◆ **Brief**: Output only the lines below that start at the line containing "23.09.2025, 08:20" and end at the line containing "которым они сыграли вместе в фильме", with both ends kept.

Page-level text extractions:
□ □ □ □

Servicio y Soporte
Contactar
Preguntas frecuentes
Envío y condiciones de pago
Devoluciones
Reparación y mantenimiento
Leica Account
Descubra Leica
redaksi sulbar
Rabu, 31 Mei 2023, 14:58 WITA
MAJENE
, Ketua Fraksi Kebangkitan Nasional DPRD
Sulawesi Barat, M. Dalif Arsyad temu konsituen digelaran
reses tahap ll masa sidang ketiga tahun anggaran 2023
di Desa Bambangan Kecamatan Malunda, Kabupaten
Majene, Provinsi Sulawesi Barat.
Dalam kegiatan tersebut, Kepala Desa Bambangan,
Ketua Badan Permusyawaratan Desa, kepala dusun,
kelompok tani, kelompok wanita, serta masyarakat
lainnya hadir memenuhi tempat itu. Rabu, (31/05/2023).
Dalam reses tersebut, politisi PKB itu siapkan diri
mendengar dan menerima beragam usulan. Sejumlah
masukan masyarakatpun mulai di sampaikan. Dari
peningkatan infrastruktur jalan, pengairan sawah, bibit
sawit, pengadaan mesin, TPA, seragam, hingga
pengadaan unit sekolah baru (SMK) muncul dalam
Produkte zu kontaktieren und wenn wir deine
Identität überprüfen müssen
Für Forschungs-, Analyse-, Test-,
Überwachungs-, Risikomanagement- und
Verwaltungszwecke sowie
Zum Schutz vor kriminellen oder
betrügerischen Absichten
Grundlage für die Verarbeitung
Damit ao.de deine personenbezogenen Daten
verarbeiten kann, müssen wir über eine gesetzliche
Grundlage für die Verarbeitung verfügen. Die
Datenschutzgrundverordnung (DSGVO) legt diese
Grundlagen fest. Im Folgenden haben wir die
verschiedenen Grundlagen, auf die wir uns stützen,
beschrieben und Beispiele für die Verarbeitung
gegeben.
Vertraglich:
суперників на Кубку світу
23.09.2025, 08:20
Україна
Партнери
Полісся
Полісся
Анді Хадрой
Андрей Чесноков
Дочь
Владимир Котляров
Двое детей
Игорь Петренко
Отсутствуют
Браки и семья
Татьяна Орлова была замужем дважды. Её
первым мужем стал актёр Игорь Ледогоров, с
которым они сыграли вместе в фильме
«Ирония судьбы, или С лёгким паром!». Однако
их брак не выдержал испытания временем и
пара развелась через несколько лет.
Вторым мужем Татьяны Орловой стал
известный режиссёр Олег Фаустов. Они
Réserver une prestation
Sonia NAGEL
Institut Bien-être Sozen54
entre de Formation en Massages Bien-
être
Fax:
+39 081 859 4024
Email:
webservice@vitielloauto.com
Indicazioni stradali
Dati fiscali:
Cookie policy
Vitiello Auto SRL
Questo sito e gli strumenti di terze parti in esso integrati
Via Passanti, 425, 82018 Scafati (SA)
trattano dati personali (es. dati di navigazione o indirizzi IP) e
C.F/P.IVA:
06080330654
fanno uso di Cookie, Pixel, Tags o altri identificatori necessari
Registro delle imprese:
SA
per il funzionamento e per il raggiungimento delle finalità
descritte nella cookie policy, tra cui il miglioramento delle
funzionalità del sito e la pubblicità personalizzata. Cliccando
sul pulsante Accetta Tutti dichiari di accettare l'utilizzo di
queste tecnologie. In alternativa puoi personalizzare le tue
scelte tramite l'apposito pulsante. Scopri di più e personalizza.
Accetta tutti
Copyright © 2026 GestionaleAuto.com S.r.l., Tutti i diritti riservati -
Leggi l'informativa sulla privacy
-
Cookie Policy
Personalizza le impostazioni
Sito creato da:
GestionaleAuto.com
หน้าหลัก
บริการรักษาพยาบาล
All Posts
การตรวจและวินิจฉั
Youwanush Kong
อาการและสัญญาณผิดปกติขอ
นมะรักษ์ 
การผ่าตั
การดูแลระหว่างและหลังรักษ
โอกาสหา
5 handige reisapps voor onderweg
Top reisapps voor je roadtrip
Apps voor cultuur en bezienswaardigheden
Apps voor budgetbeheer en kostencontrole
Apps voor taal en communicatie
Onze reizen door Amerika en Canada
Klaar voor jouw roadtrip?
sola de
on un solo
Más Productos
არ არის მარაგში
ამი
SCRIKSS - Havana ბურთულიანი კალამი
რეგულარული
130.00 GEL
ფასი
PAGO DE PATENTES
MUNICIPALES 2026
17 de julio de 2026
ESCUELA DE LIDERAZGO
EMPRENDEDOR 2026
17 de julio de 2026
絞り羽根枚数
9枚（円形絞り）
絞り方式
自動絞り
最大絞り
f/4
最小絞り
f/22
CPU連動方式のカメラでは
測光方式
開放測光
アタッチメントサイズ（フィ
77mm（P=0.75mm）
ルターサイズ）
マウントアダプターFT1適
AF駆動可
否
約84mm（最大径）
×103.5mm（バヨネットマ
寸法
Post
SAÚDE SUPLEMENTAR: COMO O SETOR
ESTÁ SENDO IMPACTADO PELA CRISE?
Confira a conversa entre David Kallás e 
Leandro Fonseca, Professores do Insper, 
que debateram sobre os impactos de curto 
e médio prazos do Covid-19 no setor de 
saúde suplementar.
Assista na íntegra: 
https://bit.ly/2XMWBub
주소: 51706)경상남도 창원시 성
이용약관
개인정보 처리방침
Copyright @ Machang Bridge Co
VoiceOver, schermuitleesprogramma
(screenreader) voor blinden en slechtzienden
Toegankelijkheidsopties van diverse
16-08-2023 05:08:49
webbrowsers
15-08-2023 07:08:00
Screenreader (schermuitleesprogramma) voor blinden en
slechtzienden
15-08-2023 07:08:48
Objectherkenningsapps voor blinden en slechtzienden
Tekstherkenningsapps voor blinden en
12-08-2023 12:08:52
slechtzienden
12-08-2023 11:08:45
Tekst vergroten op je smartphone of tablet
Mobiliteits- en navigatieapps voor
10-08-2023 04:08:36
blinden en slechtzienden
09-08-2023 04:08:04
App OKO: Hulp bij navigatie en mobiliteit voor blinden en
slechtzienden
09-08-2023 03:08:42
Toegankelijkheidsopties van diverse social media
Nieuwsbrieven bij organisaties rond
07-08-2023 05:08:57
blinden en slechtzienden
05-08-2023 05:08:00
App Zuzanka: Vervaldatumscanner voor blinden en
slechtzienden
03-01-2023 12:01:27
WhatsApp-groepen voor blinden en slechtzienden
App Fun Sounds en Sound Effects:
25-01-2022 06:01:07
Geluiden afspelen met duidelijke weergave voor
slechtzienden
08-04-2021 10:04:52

□ □ □ □

◆ **Exercise result**:
23.09.2025, 08:20
Україна
Партнери
Полісся
Полісся
Анді Хадрой
Андрей Чесноков
Дочь
Владимир Котляров
Двое детей
Игорь Петренко
Отсутствуют
Браки и семья
Татьяна Орлова была замужем дважды. Её
первым мужем стал актёр Игорь Ледогоров, с
которым они сыграли вместе в фильме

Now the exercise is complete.